◆ **Aim of the task**
Copy out all lines from the entries below in which "Patrol" occurs.

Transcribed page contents
"""

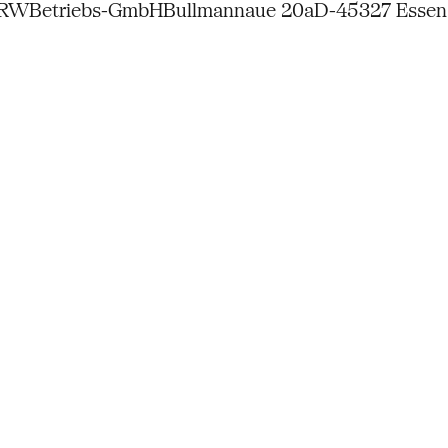
NRW
Betriebs-GmbH
Bullmannaue 20a
D-45327 Essen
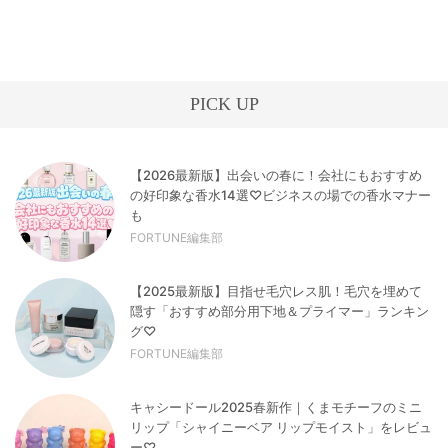
PICK UP
【2026最新版】出会いの春に！会社にもおすすめ
の好印象な香水14選♡ビジネスの場での香水マナー
も
FORTUNE編集部
【2025最新版】目指せ毛穴レス肌！毛穴を埋めて
隠す「おすすめ部分用下地＆プライマー」ランキン
グ♡
FORTUNE編集部
キャシードール2025春新作｜くまモチーフのミニ
リップ「シャイニーベア リップモイスト」をレビュ
ー♡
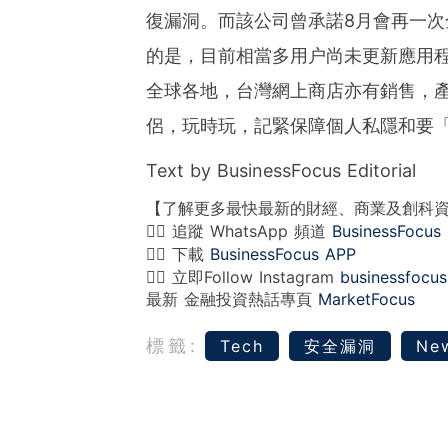
復漏洞。而該公司曾承諾8月會再一
的是，目前相當多用户尚未更新應用
全球各地，台灣網上商店亦有銷售，
侶，玩時玩，記緊保障個人私隱和要
Text by BusinessFocus Editorial
【了解更多最快最新的財經、商業及創科
👉🏻 追蹤 WhatsApp 頻道
BusinessFocus
👉🏻 下載
BusinessFocus APP
👉🏻 立即Follow Instagram
businessfocus
最新 金融投資熱話專頁
MarketFocus
標籤:
Tech
安全漏洞
Ne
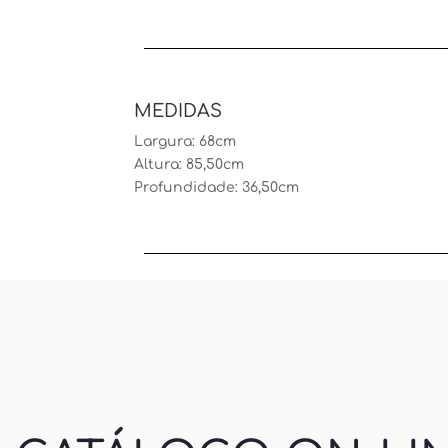
MEDIDAS
Largura: 68cm
Altura: 85,50cm
Profundidade: 36,50cm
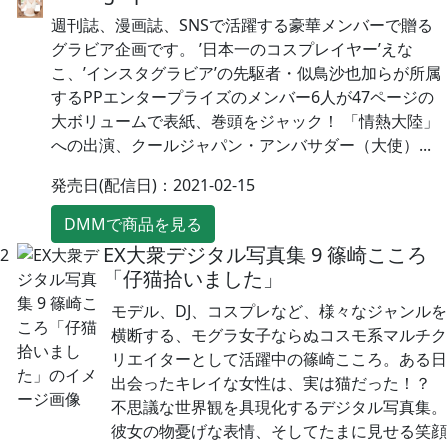
週刊誌、漫画誌、SNSで活躍する豪華メンバーで贈る
グラビア企画です。 ’日本一のコスプレイヤー’えな
こ、’インスタグラビア’の先駆者・似鳥沙也加らが所属
するPPエンタープライズのメンバー6人が47ページの
大ボリュームで表紙、巻頭をジャック！ 「情熱大陸」
への出演、クールジャパン・アンバサダー（大使）...
発売日(配信日)：2021-02-15
DMMで商品を見る
EX大衆デジタル写真集 9 篠崎こころ
2
「仔猫拾いました」
モデル、DJ、コスプレなど、様々なジャンルを
横断する、モグラ女子ならぬコスモ系マルチク
リエイターとして活躍中の篠崎こころ。ある日
出会ったキレイな女性は、実は猫だった！？
不思議な世界観を具現化するデジタル写真集。
彼女の物憂げな表情、そしてたまに見せる笑顔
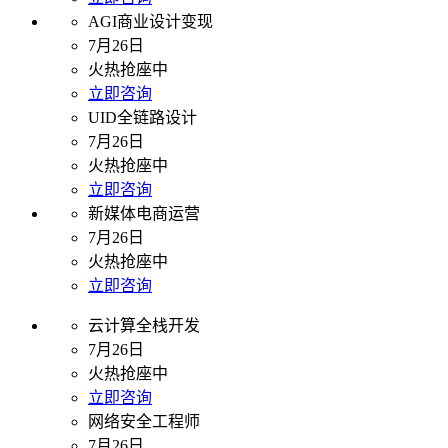
AGI商业设计变现
7月26日
火热抢座中
立即咨询
UID全链路设计
7月26日
火热抢座中
立即咨询
新媒体电商运营
7月26日
火热抢座中
立即咨询
云计算全栈开发
7月26日
火热抢座中
立即咨询
网络安全工程师
7月26日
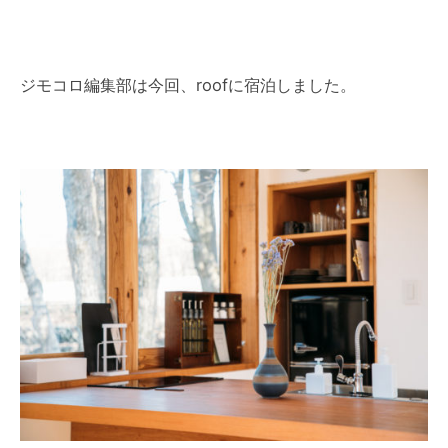
ジモコロ編集部は今回、roofに宿泊しました。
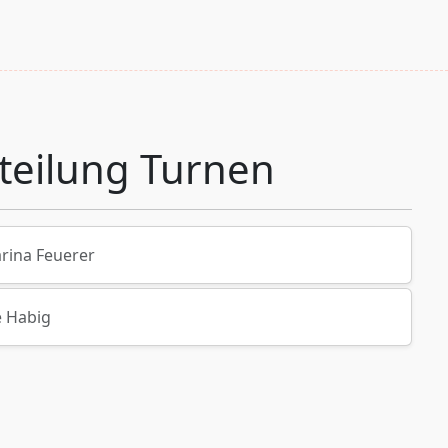
teilung Turnen
rina Feuerer
e Habig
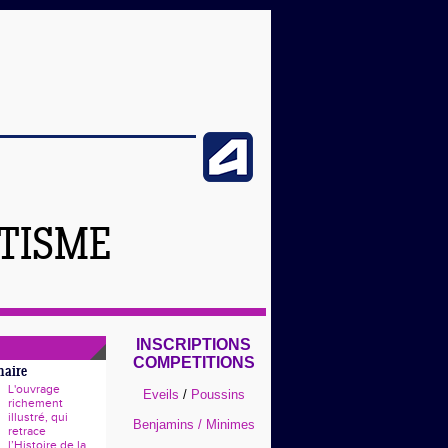
ÉTISME
INSCRIPTIONS
COMPETITIONS
naire
L'ouvrage
Eveils
/
Poussins
richement
illustré, qui
Benjamins / Minimes
retrace
l’Histoire de la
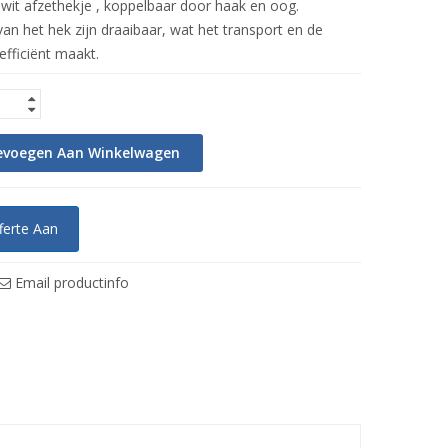
 wit afzethekje , koppelbaar door haak en oog.
an het hek zijn draaibaar, wat het transport en de
efficiënt maakt.
evoegen Aan Winkelwagen
ferte Aan
Email productinfo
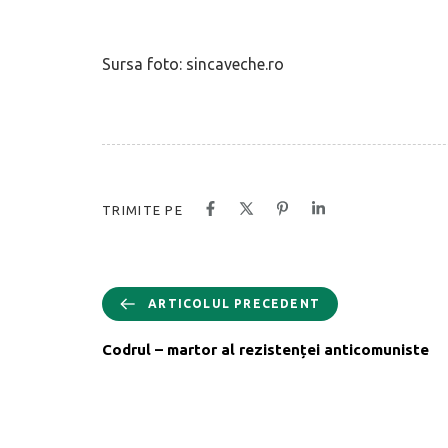
Sursa foto: sincaveche.ro
TRIMITE PE
ARTICOLUL PRECEDENT
Codrul – martor al rezistenței anticomuniste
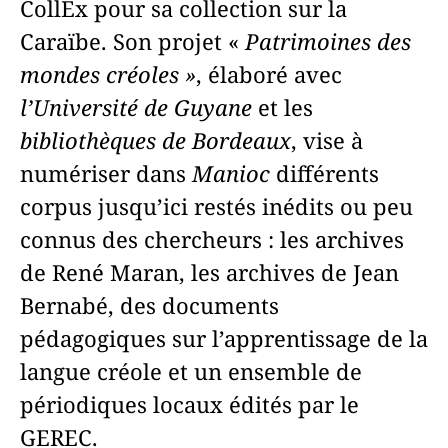
CollEx pour sa collection sur la
Caraïbe. Son projet «
Patrimoines des
mondes créoles »
, élaboré avec
l’Université de Guyane
et les
bibliothèques de Bordeaux
, vise à
numériser dans
Manioc
différents
corpus jusqu’ici restés inédits ou peu
connus des chercheurs : les archives
de René Maran, les archives de Jean
Bernabé, des documents
pédagogiques sur l’apprentissage de la
langue créole et un ensemble de
périodiques locaux édités par le
GEREC.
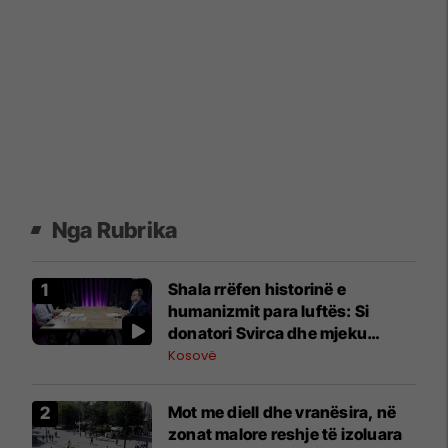
Nga Rubrika
Shala rrëfen historinë e
humanizmit para luftës: Si
donatori Svirca dhe mjeku
Demolli ngritën maternitetin ku
Kosovë
u lindën mbi 13 mijë fëmijë
Mot me diell dhe vranësira, në
zonat malore reshje të izoluara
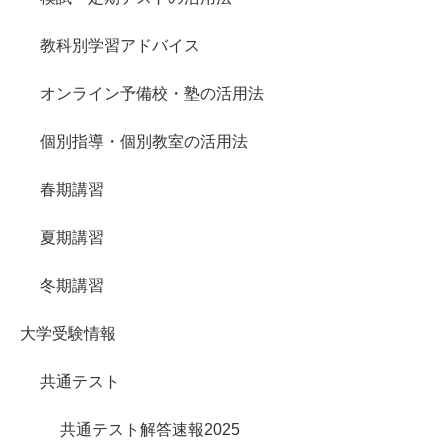
教科別学習アドバイス
オンライン予備校・塾の活用法
個別指導・個別教室の活用法
春期講習
夏期講習
冬期講習
大学受験情報
共通テスト
共通テスト解答速報2025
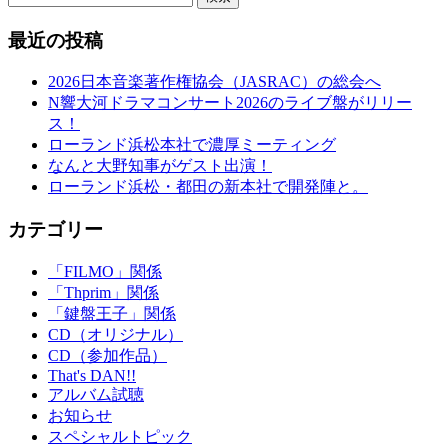
最近の投稿
2026日本音楽著作権協会（JASRAC）の総会へ
N響大河ドラマコンサート2026のライブ盤がリリー
ス！
ローランド浜松本社で濃厚ミーティング
なんと大野知事がゲスト出演！
ローランド浜松・都田の新本社で開発陣と。
カテゴリー
「FILMO」関係
「Thprim」関係
「鍵盤王子」関係
CD（オリジナル）
CD（参加作品）
That's DAN!!
アルバム試聴
お知らせ
スペシャルトピック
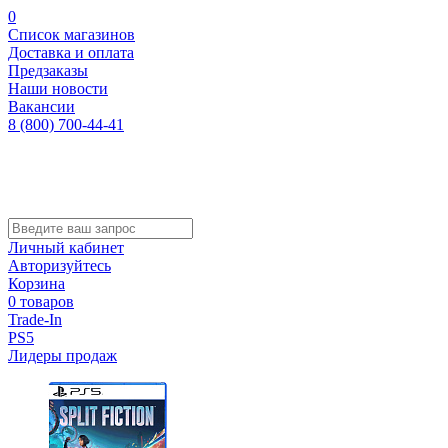
0
Список магазинов
Доставка и оплата
Предзаказы
Наши новости
Вакансии
8 (800) 700-44-41
Личный кабинет
Авторизуйтесь
Корзина
0 товаров
Trade-In
PS5
Лидеры продаж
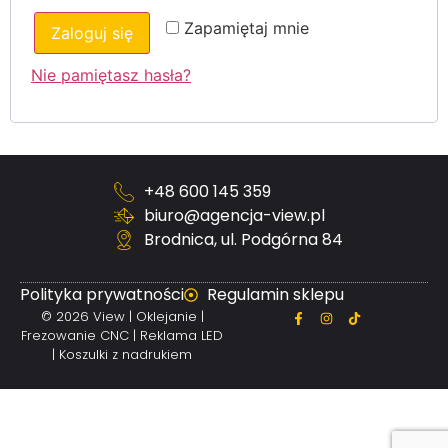
Zapamiętaj mnie
Zaloguj się
Nie pamiętasz hasła?
+48 600 145 359
biuro@agencja-view.pl
Brodnica, ul. Podgórna 84
Polityka prywatności
Regulamin sklepu
© 2026 View | Oklejanie |
Frezowanie CNC | Reklama LED
| Koszulki z nadrukiem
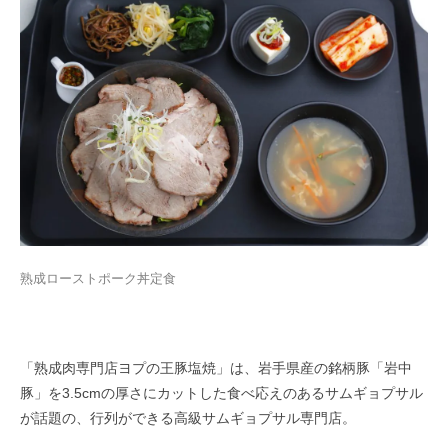
熟成ローストポーク丼定食
「熟成肉専門店ヨプの王豚塩焼」は、岩手県産の銘柄豚「岩中
豚」を3.5cmの厚さにカットした食べ応えのあるサムギョプサル
が話題の、行列ができる高級サムギョプサル専門店。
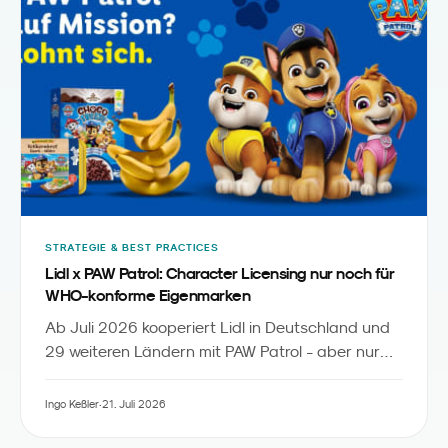
STRATEGIE & BEST PRACTICES
Lidl x PAW Patrol: Character Licensing nur noch für
WHO-konforme Eigenmarken
Ab Juli 2026 kooperiert Lidl in Deutschland und
29 weiteren Ländern mit PAW Patrol - aber nur
für 13 Eigenmarken-Produkte sowie Obst und
Gemüse, die die WHO-Nährwertkriterien und
Ingo Keßler
·
21. Juli 2026
zusätzliche Lidl-Anforderungen erfüllen. Aus Sicht
des Familienmarketings ist das mehr als eine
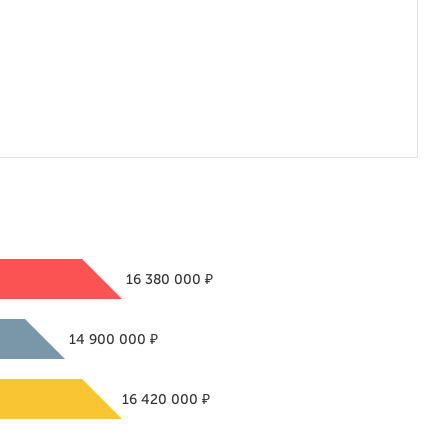
₽
16 380 000
₽
14 900 000
₽
16 420 000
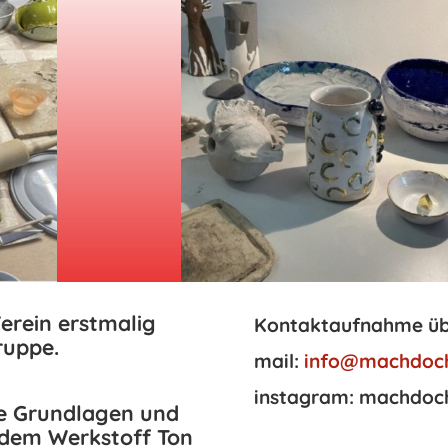
erein erstmalig
Kontaktaufnahme üb
ruppe.
mail:
info@machdoch
instagram: machdoc
ie Grundlagen und
dem Werkstoff Ton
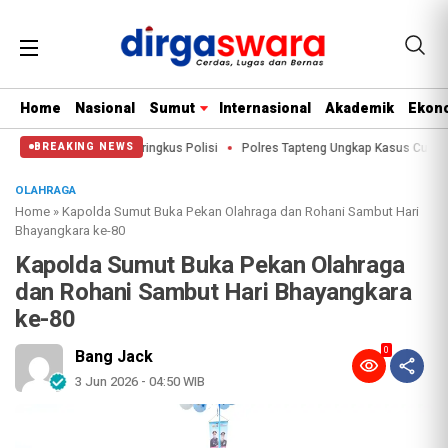
Home
Nasional
Sumut
Internasional
Akademik
Ekono
anuli Tengah Diringkus Polisi
Polres Tapteng Ungkap Kasus Curanmor di Sa
BREAKING NEWS
OLAHRAGA
Home
»
Kapolda Sumut Buka Pekan Olahraga dan Rohani Sambut Hari
Bhayangkara ke-80
Kapolda Sumut Buka Pekan Olahraga
dan Rohani Sambut Hari Bhayangkara
ke-80
0
Bang Jack
3 Jun 2026 - 04:50 WIB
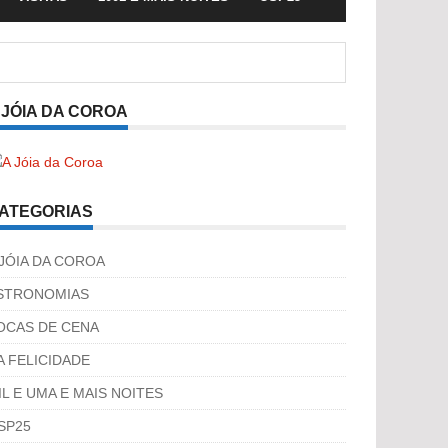
 JÓIA DA COROA
ATEGORIAS
 JÓIA DA COROA
STRONOMIAS
OCAS DE CENA
A FELICIDADE
IL E UMA E MAIS NOITES
SP25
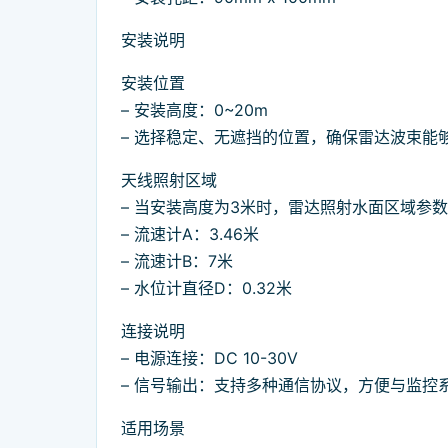
安装说明
安装位置
– 安装高度：0~20m
– 选择稳定、无遮挡的位置，确保雷达波束能
天线照射区域
– 当安装高度为3米时，雷达照射水面区域参
– 流速计A：3.46米
– 流速计B：7米
– 水位计直径D：0.32米
连接说明
– 电源连接：DC 10-30V
– 信号输出：支持多种通信协议，方便与监控
适用场景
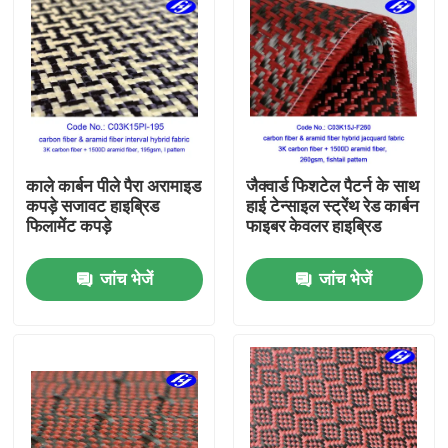
काले कार्बन पीले पैरा अरामाइड
जैक्वार्ड फिशटेल पैटर्न के साथ
कपड़े सजावट हाइब्रिड
हाई टेन्साइल स्ट्रेंथ रेड कार्बन
फिलामेंट कपड़े
फाइबर केवलर हाइब्रिड
जांच भेजें
जांच भेजें
होम
उत्पाद
वीडियो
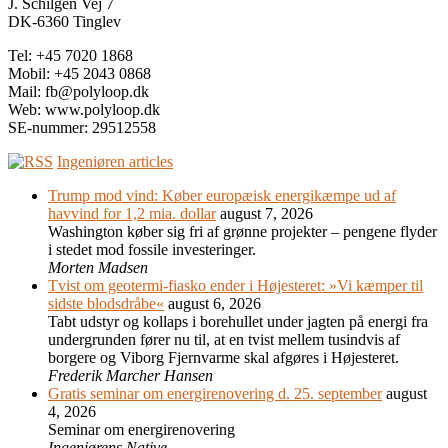
J. Schilgen Vej 7
DK-6360 Tinglev
Tel: +45 7020 1868
Mobil: +45 2043 0868
Mail: fb@polyloop.dk
Web: www.polyloop.dk
SE-nummer: 29512558
Ingeniøren articles
Trump mod vind: Køber europæisk energikæmpe ud af
havvind for 1,2 mia. dollar
august 7, 2026
Washington køber sig fri af grønne projekter – pengene flyder
i stedet mod fossile investeringer.
Morten Madsen
Tvist om geotermi-fiasko ender i Højesteret: »Vi kæmper til
sidste blodsdråbe«
august 6, 2026
Tabt udstyr og kollaps i borehullet under jagten på energi fra
undergrunden fører nu til, at en tvist mellem tusindvis af
borgere og Viborg Fjernvarme skal afgøres i Højesteret.
Frederik Marcher Hansen
Gratis seminar om energirenovering d. 25. september
august
4, 2026
Seminar om energirenovering
Ingeniørens Native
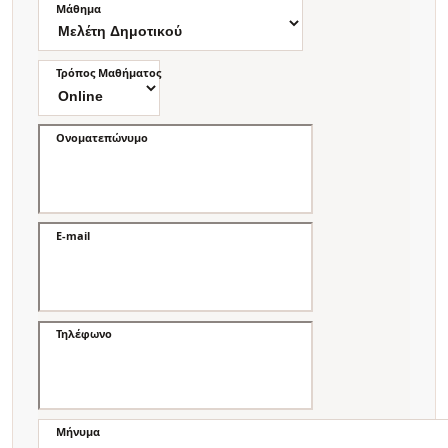
Μάθημα
Τρόπος Μαθήματος
Ονοματεπώνυμο
E-mail
Τηλέφωνο
Μήνυμα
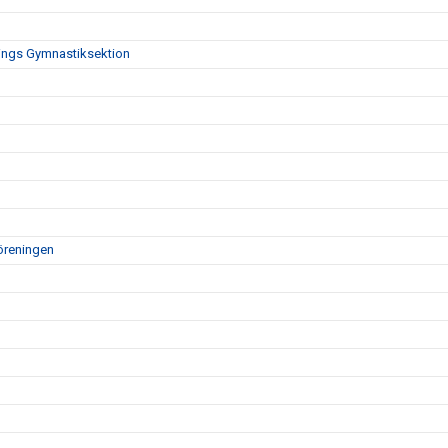
nings Gymnastiksektion
öreningen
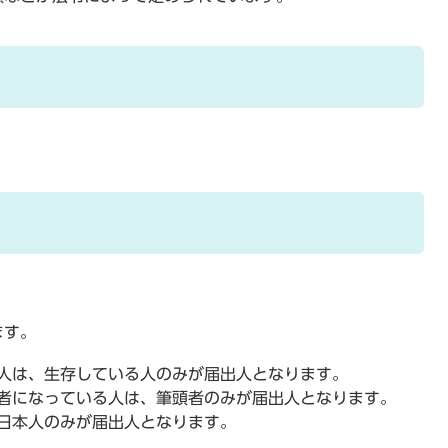
ます。
人は、生存している人のみが届出人となります。
者になっている人は、筆頭者のみが届出人となります。
日本人のみが届出人となります。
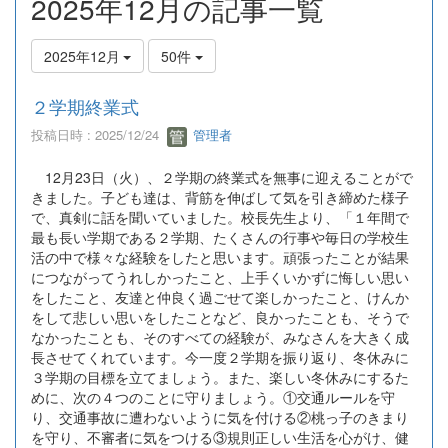
2025年12月の記事一覧
2025年12月
50件
２学期終業式
投稿日時 : 2025/12/24
管理者
12月23日（火）、２学期の終業式を無事に迎えることがで
きました。子ども達は、背筋を伸ばして気を引き締めた様子
で、真剣に話を聞いていました。校長先生より、「１年間で
最も長い学期である２学期、たくさんの行事や毎日の学校生
活の中で様々な経験をしたと思います。頑張ったことが結果
につながってうれしかったこと、上手くいかずに悔しい思い
をしたこと、友達と仲良く過ごせて楽しかったこと、けんか
をして悲しい思いをしたことなど、良かったことも、そうで
なかったことも、そのすべての経験が、みなさんを大きく成
長させてくれています。今一度２学期を振り返り、冬休みに
３学期の目標を立てましょう。また、楽しい冬休みにするた
めに、次の４つのことに守りましょう。①交通ルールを守
り、交通事故に遭わないように気を付ける②桃っ子のきまり
を守り、不審者に気をつける③規則正しい生活を心がけ、健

"""

◆ **The answer**
Lidl x PAW Patrol: Character Licensing nur noch für
29 weiteren Ländern mit PAW Patrol - aber nur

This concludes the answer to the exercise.